╔══

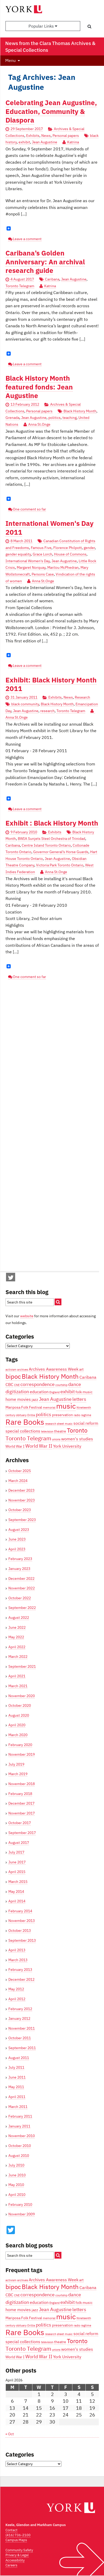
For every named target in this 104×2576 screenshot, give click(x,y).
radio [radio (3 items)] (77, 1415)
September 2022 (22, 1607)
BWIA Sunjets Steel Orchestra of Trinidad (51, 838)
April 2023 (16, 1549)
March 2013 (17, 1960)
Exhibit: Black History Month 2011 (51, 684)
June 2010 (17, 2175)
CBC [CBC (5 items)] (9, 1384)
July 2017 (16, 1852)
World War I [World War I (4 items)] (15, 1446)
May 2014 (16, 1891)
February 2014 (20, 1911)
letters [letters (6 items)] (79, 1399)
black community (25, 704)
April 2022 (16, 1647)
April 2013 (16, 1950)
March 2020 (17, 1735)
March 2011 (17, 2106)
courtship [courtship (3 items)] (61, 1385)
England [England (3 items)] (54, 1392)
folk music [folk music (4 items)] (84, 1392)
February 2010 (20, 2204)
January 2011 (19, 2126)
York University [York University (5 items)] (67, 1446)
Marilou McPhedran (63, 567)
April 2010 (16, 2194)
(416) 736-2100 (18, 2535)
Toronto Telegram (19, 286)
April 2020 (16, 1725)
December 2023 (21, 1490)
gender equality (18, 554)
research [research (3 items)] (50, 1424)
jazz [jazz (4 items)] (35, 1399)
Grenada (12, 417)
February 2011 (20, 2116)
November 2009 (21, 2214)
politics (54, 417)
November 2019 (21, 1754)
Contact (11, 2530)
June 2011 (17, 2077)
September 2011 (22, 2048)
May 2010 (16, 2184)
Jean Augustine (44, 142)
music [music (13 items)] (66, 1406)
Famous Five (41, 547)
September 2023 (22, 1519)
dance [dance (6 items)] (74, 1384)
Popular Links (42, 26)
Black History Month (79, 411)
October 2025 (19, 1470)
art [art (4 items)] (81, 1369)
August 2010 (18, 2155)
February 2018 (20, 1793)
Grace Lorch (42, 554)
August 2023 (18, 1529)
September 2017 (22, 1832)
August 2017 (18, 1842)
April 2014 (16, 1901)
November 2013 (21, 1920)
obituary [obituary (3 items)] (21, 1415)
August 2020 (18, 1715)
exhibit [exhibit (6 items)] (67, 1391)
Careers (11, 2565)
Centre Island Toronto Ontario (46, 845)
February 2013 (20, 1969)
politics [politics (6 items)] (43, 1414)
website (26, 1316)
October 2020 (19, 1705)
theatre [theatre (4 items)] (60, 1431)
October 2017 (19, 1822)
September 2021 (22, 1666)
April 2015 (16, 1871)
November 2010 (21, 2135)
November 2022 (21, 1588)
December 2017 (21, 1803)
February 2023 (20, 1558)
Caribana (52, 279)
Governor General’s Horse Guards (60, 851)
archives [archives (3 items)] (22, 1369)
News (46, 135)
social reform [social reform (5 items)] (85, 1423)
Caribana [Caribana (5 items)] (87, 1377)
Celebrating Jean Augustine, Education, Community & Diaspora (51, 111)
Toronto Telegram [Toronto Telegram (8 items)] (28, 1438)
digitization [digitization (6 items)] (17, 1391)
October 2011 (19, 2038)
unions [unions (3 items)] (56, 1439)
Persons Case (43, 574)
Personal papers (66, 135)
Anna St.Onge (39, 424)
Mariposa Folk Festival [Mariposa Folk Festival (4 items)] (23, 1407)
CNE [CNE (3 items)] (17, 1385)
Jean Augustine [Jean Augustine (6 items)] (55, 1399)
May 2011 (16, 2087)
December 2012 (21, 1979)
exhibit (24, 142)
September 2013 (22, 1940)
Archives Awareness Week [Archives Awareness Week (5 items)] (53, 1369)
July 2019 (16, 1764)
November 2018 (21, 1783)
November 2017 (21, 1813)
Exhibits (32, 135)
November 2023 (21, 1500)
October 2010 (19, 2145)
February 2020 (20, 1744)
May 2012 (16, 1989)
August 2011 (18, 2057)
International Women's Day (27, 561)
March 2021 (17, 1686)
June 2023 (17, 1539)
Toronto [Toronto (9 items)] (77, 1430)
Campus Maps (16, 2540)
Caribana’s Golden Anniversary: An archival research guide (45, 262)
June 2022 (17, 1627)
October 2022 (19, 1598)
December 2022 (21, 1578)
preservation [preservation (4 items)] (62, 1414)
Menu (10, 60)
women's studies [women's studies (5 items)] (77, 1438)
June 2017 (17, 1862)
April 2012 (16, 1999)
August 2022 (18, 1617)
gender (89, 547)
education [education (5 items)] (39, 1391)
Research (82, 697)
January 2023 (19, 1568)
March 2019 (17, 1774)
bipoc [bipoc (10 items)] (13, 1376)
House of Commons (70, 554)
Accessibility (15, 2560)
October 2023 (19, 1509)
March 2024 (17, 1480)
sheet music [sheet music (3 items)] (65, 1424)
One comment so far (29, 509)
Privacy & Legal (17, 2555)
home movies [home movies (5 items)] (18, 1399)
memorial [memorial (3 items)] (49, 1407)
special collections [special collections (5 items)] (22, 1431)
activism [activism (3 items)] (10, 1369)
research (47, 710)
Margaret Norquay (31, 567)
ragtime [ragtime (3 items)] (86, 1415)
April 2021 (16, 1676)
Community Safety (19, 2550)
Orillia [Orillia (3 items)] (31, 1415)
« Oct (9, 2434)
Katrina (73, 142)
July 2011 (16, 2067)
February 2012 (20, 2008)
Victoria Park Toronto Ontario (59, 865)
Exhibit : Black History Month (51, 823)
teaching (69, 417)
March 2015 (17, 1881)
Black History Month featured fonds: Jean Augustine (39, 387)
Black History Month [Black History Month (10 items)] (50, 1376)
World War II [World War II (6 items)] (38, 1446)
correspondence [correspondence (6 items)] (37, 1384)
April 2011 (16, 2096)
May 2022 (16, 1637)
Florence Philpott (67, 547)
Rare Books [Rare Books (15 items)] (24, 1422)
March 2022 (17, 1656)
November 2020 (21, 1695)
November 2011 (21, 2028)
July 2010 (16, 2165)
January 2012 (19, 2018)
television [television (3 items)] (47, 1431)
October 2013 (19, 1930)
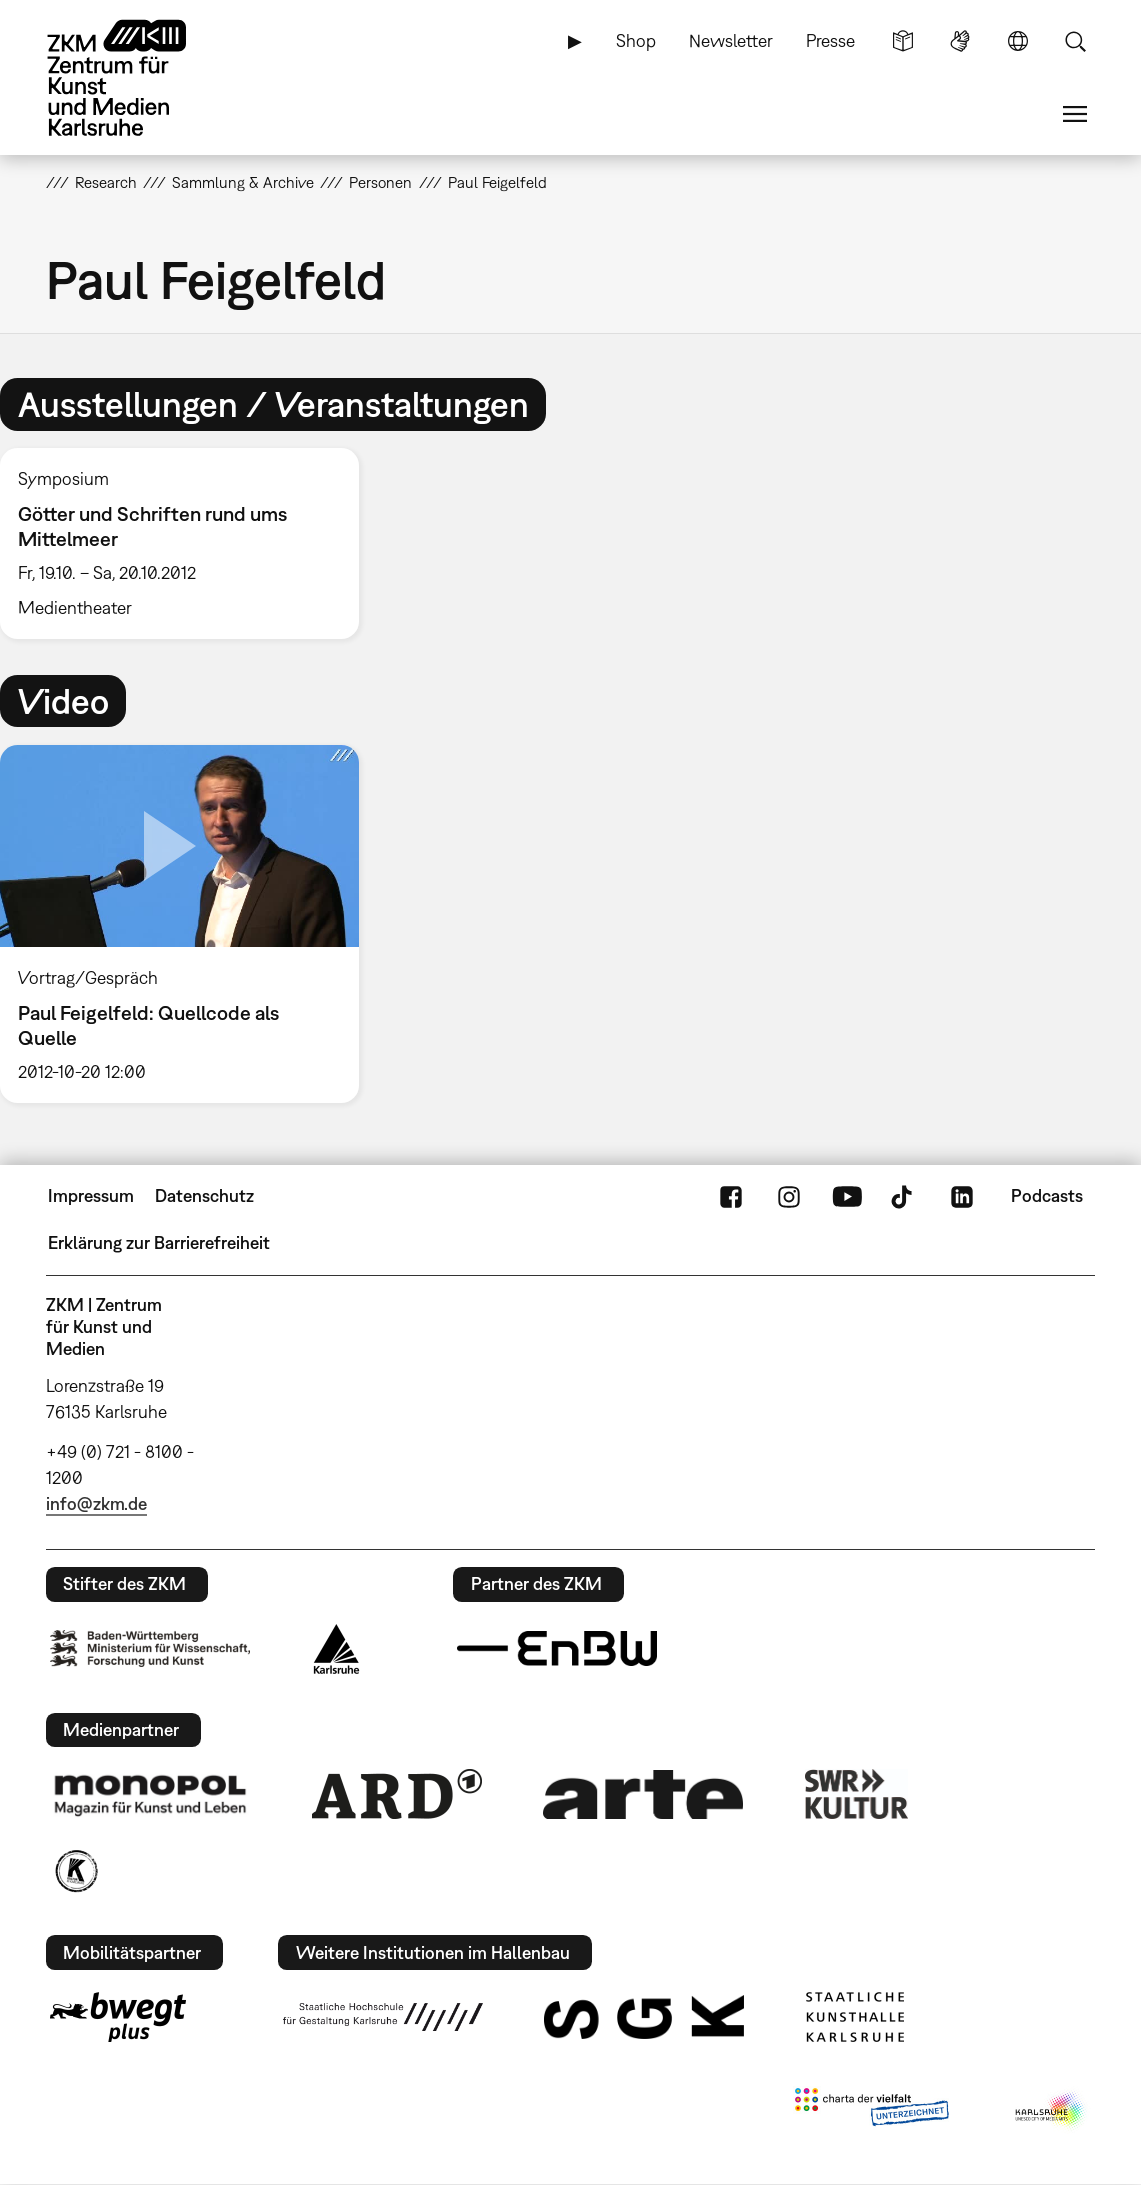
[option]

╚══

**EXERCISE BRIEF**
Using the listing above, list every line in which the string "June" occurs.

**TASK RESULT**
June 2010 (17, 2175)
June 2011 (17, 2077)
June 2023 (17, 1539)
June 2022 (17, 1627)
June 2017 (17, 1862)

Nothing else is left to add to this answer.